**The problem**
Write out every entry exactly as it appears, omitting the pictures.

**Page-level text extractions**

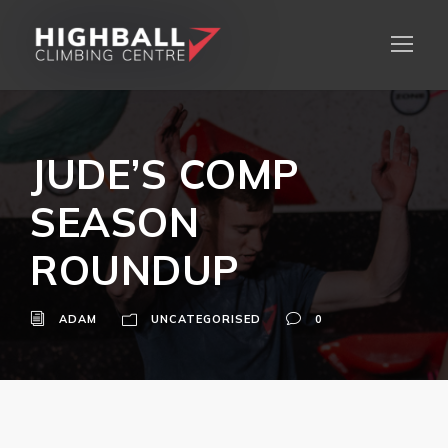
JUDE’S COMP
SEASON
ROUNDUP
ADAM
UNCATEGORISED
0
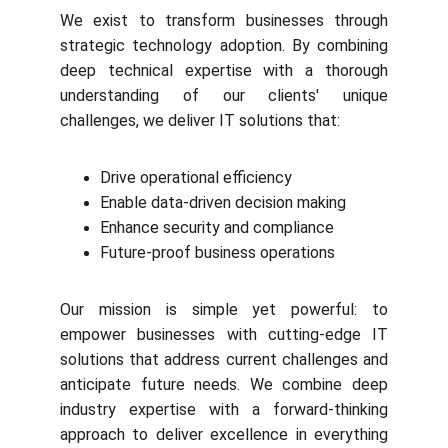
We exist to transform businesses through
strategic technology adoption. By combining
deep technical expertise with a thorough
understanding of our clients' unique
challenges, we deliver IT solutions that:
Drive operational efficiency
Enable data-driven decision making
Enhance security and compliance
Future-proof business operations
Our mission is simple yet powerful: to
empower businesses with cutting-edge IT
solutions that address current challenges and
anticipate future needs. We combine deep
industry expertise with a forward-thinking
approach to deliver excellence in everything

**Output for this exercise**
JUDE’S COMP
SEASON
ROUNDUP
ADAM
UNCATEGORISED
0
We exist to transform businesses through
strategic technology adoption. By combining
deep technical expertise with a thorough
understanding of our clients' unique
challenges, we deliver IT solutions that:
Drive operational efficiency
Enable data-driven decision making
Enhance security and compliance
Future-proof business operations
Our mission is simple yet powerful: to
empower businesses with cutting-edge IT
solutions that address current challenges and
anticipate future needs. We combine deep
industry expertise with a forward-thinking
approach to deliver excellence in everything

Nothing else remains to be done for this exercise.